Massacre (1987) – By Danny Runion

If you love “in-action” movies, this is the definitive movie of its kind. Why would I call it “in-action”? Firstly, if you think of a John Woo staged action scene, Massacre is 180° away from it. Second, I’ve seen better staged gunfights starring Elmer Fudd. The fight scenes are worse than two guys pushing each other. The old fights in Westerns that missed by two miles would be an improvement over what little action there is in this movie. When you start thinking William Shatner would do a better job than the star, Massacre is in serious trouble. Finally, they have at most two minutes of action strewn throughout the film’s entire run time.

David Heavener is the “star” of this movie.
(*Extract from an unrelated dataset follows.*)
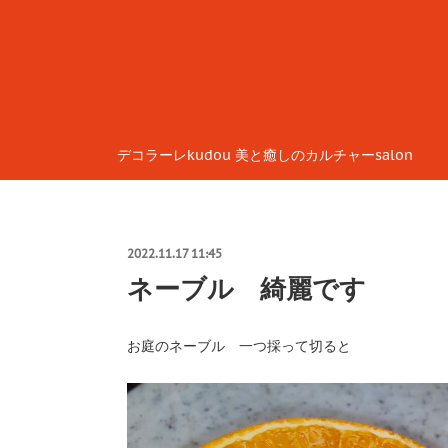
デコラーレkudou 美と癒しのカルチャーsalon
2022.11.17 11:45
ネーブル 綺麗です
お庭のネーブル 一つ採って切ると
There has been a lot of Steven Segal bashing the past few years, but David Heavener somehow elevates Steven Segal to the level of Chow Yun-Fat. A couple reruns of Chuck Norris in Walker: Texas Ranger is a better use of time than David Heavener’s magnum opus. The 80s saw a huge number of cops on the edge: Nolte…Gibson…Stallone. You should notice David Heavener doesn’t grace that list. An action star loves to play the cop on the edge. Unfortunately, Heavener doesn’t do anything as heroic or crazy as the cop on the edge. He couldn’t act his way out of a wet shredded paper bag.
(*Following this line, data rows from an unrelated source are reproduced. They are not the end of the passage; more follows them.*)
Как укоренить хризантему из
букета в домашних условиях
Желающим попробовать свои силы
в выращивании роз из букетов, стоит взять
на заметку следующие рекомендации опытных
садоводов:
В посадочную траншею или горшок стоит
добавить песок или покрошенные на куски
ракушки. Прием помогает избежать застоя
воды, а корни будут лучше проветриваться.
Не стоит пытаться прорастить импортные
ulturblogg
I always thought movies should definitely be interesting and actually have likeable characters. Apparently, this movie demonstrates that isn’t necessary when the lead actor has the all the charisma of a head of wilting cabbage. I wanted everyone in this movie to be eaten by flying piranhas or to suffer in some other horrible way to atone for me having to watch this fim. When the best part of the movie is the trailer preceding it for the Miles O’Keefe Civil War classic Blood and Honor, you know it is going to be long 90 minutes.

I’ve been thinking about the name of it. There really wasn’t a massacre in this movie. When you think Massacre, you think Texas Chainsaw. I think they took the spaces out of the title. It should be Mass Acre or M(y) Ass Acre. The first suggestion makes it sound like something to do with physics and land measurements. But, the second suggestion sounds more like an Acre of Ass, Which pretty accurately describes how much this movie sucked.